Was ZeekRewards a pyramid scheme?

A month ago, I paid a regular visit to a dentist client of mine. He excitedly told me about a new business opportunity he was engaged in: a penny auction site. He and his wife excitedly talked for about 30 minutes, and I still couldn’t quite understand what business it was – and I thought I was a reasonably smart guy.

While I was there, my client was busy calling his friends to recruit them. In the end, he told me he gave ZeekRewards $20,000 and just watched his money grow 3% every day! All he needed to do was post some links. This was such an easy way of making money that he wanted to let all his friends know.

That immediately raised a red flag in my mind: if something sounds too good to be true, it usually is. However, they were so excited I did not want to rain on their parade. Instead, I told them I would take the material to read. If it was as good as it sounded, I might put some money in myself.

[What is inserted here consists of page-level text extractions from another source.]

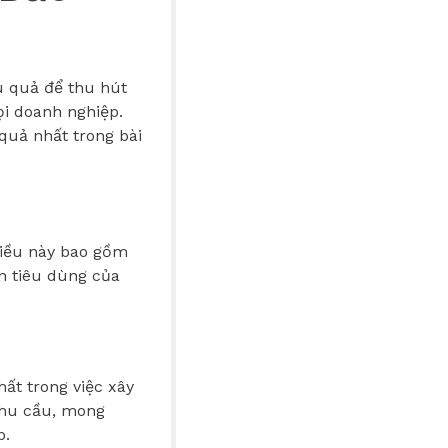
u quả để thu hút
ọi doanh nghiệp.
quả nhất trong bài
Điều này bao gồm
n tiêu dùng của
ất trong việc xây
nhu cầu, mong
p.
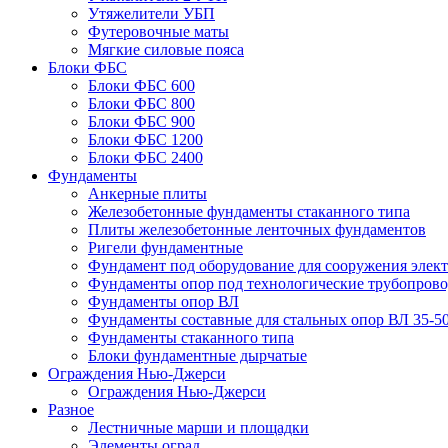
Утяжелители УБП
Футеровочные маты
Мягкие силовые пояса
Блоки ФБС
Блоки ФБС 600
Блоки ФБС 800
Блоки ФБС 900
Блоки ФБС 1200
Блоки ФБС 2400
Фундаменты
Анкерные плиты
Железобетонные фундаменты стаканного типа
Плиты железобетонные ленточных фундаментов
Ригели фундаментные
Фундамент под оборудование для сооружения элек
Фундаменты опор под технологические трубопров
Фундаменты опор ВЛ
Фундаменты составные для стальных опор ВЛ 35-5
Фундаменты стаканного типа
Блоки фундаментные дырчатые
Ограждения Нью-Джерси
Ограждения Нью-Джерси
Разное
Лестничные марши и площадки
Элементы оград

I went home and began to investigate the company. I became quite alarmed, and I sent my client this email:

I did some research about ZeekRewards, I suggest you don’t put your good name out there to promote the business, since it is at best a gamble and at worst a scam.

Like you said, is a penny auction site, where a bidder could potentially buy a $600 iPad for $60. But for the price to get to $60, there have to be 6000 individual bids; each person has to pay $0.65, so the site makes $3900. Of course, when somebody makes this kind of money, someone else has to lose. Who loses? Those people who bid but did not win.

Their affiliate program is designed to get all of you to help drive traffic to the site, so more people could be losers. 

The company that set up and ZeekRewards is called Rex Venture, LLC. They did not even print their address on their promotional material. I was able to look it up; it is 121 W Center St, Lexington, NC 27292. 

Using Google Street View, I was able to see that their worldwide headquarters is in a residential house, with a FOR SALE sign out front. Is the owner of the house ready to the take the money and run?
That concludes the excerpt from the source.